O vazio legal que permite a troca de artistas sem aviso ⚖️
Do ponto de vista técnico, as letras miúdas desses contratos geralmente se amparam na categoria de evento multitudinário ou espetáculo aberto, onde o cartaz é definido como sujeito a alterações. As plataformas de venda de ingressos, ao atuarem como intermediárias, não assumem responsabilidade sobre a formação final. Para o desenvolvedor de sistemas de bilheteria, isso implica implementar caixas de seleção de aceitação sem capacidade de personalização. A OCU recomenda ler os termos gerais e buscar cláusulas de substituição do artista principal, embora admita que é uma área cinzenta onde a legislação não obriga a detalhar cada possível desistência.

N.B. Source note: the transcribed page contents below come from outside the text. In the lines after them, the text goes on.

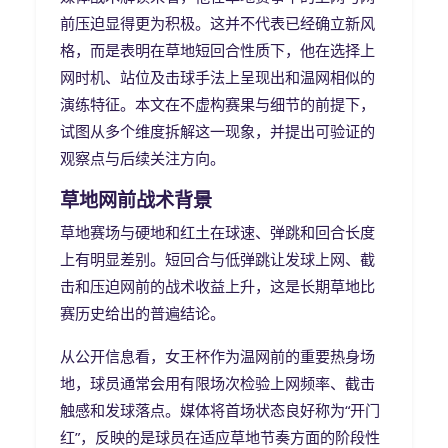
前压迫显得更为积极。这并不代表已经确立新风
格，而是表明在草地短回合性质下，他在选择上
网时机、站位及击球手法上呈现出和温网相似的
演练特征。本文在不虚构赛果与细节的前提下，
试图从多个维度拆解这一现象，并提出可验证的
观察点与后续关注方向。
草地网前战术背景
草地赛场与硬地和红土在球速、弹跳和回合长度
上有明显差别。短回合与低弹跳让发球上网、截
击和压迫网前的战术收益上升，这是长期草地比
赛历史给出的普遍结论。
从公开信息看，女王杯作为温网前的重要热身场
地，球员通常会用有限场次检验上网频率、截击
触感和发球落点。媒体将首场状态良好称为“开门
红”，反映的是球员在适应草地节奏方面的阶段性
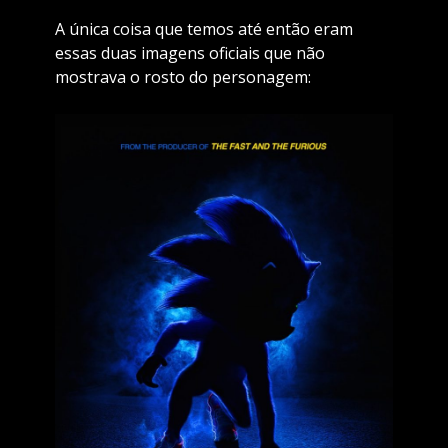
A única coisa que temos até então eram
essas duas imagens oficiais que não
mostrava o rosto do personagem:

Spoiler: seu grupo favorito pode ser uma homenagem da banda cover do AC/DC 🎸
Vamos, você paga 150 euros para ver os Arctic Monkeys e acaba ouvindo os Arctic Coverkeys fazendo versões dos originais em um palco secundário. As letras miúdas dizem que o cartaz é orientativo, como as previsões do tempo na serra. Se você reclamar, dirão que o evento mantém o espírito do festival, que é basicamente o de pagar por surpresas não solicitadas. A OCU sugere guardar capturas de tela do cartaz original, embora depois você as encontre no mesmo arquivo que os comprovantes da Loteria de Natal que nunca saiu.